Activity:
Each line below from the one containing "[searchbox] (558, 34)" through the one containing "Tietosuojalausunto (277, 2554)" should be output exactly as it stands, and no other line should appear.

Stored data entries:

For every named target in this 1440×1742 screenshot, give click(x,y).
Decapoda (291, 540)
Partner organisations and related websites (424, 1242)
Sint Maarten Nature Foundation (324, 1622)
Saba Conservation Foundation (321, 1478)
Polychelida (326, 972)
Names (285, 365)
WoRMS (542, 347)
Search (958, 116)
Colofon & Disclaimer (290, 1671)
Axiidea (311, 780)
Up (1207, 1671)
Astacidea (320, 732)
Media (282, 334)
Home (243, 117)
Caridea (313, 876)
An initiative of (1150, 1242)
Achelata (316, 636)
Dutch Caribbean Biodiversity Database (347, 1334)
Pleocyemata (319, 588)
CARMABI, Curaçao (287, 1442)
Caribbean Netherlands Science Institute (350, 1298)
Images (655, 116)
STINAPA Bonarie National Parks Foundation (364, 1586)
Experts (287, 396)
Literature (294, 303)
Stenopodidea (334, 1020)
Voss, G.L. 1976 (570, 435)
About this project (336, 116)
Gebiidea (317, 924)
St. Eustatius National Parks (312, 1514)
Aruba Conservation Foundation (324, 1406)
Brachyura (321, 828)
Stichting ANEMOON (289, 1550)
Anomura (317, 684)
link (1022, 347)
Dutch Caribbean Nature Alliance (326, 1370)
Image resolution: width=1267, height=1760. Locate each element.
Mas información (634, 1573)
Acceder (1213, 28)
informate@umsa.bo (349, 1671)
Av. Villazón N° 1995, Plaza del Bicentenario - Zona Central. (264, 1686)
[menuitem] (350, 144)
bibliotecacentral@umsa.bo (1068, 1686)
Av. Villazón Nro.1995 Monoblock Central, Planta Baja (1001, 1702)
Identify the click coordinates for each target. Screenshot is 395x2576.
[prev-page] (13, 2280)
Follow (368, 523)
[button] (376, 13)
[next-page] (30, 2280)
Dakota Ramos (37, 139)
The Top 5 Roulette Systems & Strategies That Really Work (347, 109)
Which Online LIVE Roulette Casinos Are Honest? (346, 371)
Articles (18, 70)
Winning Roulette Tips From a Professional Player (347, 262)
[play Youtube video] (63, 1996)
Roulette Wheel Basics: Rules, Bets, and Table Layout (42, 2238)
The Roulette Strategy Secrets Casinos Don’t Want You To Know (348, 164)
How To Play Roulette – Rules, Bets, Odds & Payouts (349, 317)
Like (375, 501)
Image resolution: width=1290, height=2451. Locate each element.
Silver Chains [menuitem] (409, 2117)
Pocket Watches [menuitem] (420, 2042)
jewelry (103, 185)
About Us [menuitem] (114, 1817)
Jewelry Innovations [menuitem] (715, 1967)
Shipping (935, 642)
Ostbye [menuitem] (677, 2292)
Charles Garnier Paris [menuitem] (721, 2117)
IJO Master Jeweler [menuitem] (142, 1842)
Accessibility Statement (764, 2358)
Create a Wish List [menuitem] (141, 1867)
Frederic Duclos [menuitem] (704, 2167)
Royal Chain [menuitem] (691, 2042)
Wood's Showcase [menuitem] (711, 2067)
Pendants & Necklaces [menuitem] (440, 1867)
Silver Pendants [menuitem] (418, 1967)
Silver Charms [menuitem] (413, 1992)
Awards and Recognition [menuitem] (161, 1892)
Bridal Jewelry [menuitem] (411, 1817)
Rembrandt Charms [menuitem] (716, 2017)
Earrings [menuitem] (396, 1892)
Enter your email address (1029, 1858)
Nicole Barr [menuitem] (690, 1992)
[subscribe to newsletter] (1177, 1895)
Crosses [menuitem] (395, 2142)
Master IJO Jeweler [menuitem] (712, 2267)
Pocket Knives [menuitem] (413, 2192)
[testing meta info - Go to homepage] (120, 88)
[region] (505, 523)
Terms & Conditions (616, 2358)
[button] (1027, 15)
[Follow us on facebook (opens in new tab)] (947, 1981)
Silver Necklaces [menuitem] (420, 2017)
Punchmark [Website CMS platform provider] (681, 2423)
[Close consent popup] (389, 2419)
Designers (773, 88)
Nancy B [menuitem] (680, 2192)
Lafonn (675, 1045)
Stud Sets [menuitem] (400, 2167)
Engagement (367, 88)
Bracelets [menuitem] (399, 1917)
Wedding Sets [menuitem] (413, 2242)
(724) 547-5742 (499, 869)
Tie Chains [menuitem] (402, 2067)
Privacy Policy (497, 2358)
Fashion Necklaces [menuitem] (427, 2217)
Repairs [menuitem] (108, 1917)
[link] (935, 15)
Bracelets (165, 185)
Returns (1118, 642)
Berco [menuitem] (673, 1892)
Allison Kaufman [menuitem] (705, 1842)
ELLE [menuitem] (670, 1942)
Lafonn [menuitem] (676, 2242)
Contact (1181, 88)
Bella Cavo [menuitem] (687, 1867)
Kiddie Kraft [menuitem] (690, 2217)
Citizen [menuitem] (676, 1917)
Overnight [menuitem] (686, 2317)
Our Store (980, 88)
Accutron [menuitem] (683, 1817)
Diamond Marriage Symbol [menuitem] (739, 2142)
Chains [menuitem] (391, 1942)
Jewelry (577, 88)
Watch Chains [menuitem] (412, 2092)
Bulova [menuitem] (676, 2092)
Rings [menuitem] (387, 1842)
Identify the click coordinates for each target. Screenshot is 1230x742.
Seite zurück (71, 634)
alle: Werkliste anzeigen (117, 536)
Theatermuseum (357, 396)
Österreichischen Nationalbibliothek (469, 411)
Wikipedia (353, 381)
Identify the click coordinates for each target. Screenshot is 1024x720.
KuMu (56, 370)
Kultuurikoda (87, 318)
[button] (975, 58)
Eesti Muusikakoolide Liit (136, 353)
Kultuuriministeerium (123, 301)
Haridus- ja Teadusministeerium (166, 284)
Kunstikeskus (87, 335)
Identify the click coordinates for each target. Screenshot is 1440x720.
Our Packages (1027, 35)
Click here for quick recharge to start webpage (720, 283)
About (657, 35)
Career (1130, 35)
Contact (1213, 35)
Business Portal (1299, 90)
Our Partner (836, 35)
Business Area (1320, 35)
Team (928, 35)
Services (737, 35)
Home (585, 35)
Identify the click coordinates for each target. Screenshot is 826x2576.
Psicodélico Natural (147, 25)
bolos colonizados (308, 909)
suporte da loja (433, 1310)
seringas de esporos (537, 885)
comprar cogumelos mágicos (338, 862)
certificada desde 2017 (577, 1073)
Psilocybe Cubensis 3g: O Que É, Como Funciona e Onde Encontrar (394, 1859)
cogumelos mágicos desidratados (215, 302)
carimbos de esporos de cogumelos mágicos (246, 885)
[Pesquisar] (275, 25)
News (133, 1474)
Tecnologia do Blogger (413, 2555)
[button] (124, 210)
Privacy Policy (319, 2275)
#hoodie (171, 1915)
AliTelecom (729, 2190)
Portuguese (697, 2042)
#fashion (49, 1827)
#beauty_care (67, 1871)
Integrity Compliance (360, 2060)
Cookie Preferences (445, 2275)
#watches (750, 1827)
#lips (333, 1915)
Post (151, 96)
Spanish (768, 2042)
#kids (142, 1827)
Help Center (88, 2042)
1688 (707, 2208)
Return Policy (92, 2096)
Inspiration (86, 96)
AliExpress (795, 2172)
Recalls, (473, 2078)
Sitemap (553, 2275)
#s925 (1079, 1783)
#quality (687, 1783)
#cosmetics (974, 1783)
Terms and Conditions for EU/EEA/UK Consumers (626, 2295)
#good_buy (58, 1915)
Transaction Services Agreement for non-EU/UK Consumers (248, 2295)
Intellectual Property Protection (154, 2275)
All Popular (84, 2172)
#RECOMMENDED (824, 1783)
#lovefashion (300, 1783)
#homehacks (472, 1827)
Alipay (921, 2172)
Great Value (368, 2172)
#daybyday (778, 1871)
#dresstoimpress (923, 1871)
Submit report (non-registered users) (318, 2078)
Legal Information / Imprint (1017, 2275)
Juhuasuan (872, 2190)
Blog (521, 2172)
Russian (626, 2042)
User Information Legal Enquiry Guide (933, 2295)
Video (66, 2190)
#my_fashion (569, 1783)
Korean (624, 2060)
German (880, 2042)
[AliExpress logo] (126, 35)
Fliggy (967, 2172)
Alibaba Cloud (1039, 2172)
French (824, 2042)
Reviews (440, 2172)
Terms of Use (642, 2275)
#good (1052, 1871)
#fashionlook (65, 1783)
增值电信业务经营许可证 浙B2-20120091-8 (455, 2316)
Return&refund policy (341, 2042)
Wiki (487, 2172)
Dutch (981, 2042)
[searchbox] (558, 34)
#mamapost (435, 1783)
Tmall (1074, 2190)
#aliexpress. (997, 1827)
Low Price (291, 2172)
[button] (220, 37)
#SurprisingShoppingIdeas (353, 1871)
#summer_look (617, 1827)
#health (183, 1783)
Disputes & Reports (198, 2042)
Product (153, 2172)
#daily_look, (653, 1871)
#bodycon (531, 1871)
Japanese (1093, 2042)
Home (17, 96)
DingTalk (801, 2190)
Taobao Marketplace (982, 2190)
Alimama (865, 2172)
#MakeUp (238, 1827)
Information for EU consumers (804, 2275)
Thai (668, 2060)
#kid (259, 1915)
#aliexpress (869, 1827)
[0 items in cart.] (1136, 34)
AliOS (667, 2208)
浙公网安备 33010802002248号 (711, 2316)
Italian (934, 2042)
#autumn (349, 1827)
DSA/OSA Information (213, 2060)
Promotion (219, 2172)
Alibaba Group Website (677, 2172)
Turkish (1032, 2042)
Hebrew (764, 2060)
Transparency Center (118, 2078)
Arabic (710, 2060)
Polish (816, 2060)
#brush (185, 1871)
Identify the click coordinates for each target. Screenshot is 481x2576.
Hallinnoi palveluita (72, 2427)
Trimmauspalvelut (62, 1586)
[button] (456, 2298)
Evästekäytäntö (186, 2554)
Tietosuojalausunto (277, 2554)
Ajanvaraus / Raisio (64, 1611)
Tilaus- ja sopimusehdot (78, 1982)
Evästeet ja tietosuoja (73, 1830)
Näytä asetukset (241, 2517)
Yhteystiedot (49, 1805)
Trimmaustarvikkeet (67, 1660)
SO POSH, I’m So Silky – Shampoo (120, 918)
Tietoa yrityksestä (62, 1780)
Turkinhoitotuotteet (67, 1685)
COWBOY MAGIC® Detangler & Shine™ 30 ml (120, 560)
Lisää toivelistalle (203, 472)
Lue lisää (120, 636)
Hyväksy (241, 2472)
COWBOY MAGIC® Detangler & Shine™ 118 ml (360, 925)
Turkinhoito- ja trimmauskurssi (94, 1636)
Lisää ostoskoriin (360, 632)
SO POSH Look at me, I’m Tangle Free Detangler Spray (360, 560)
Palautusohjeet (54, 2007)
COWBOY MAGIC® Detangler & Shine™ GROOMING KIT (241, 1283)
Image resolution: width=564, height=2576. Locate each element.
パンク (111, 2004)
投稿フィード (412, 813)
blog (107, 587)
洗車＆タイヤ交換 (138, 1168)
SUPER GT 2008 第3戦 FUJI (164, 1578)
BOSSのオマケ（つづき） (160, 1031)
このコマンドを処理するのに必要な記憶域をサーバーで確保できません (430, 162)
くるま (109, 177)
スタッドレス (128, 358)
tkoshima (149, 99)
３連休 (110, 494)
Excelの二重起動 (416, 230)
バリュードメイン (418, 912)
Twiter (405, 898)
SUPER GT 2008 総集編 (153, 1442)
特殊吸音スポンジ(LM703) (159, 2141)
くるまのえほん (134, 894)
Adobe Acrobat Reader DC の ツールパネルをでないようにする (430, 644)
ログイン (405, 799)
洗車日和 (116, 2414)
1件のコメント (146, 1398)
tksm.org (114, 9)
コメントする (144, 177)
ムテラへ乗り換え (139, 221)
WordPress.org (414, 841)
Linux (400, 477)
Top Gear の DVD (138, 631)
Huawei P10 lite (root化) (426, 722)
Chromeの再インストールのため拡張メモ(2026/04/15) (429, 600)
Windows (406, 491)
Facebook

Answer for the task:
[searchbox] (558, 34)
#mamapost (435, 1783)
Tmall (1074, 2190)
#aliexpress. (997, 1827)
Low Price (291, 2172)
[button] (220, 37)
#SurprisingShoppingIdeas (353, 1871)
#summer_look (617, 1827)
#health (183, 1783)
Disputes & Reports (198, 2042)
Product (153, 2172)
#daily_look, (653, 1871)
#bodycon (531, 1871)
Japanese (1093, 2042)
Home (17, 96)
DingTalk (801, 2190)
Taobao Marketplace (982, 2190)
Alimama (865, 2172)
#MakeUp (238, 1827)
Information for EU consumers (804, 2275)
Thai (668, 2060)
#kid (259, 1915)
#aliexpress (869, 1827)
[0 items in cart.] (1136, 34)
AliOS (667, 2208)
浙公网安备 33010802002248号 (711, 2316)
Italian (934, 2042)
#autumn (349, 1827)
DSA/OSA Information (213, 2060)
Promotion (219, 2172)
Alibaba Group Website (677, 2172)
Turkish (1032, 2042)
Hebrew (764, 2060)
Transparency Center (118, 2078)
Arabic (710, 2060)
Polish (816, 2060)
#brush (185, 1871)
Identify the click coordinates for each target. Screenshot is 481x2576.
Hallinnoi palveluita (72, 2427)
Trimmauspalvelut (62, 1586)
[button] (456, 2298)
Evästekäytäntö (186, 2554)
Tietosuojalausunto (277, 2554)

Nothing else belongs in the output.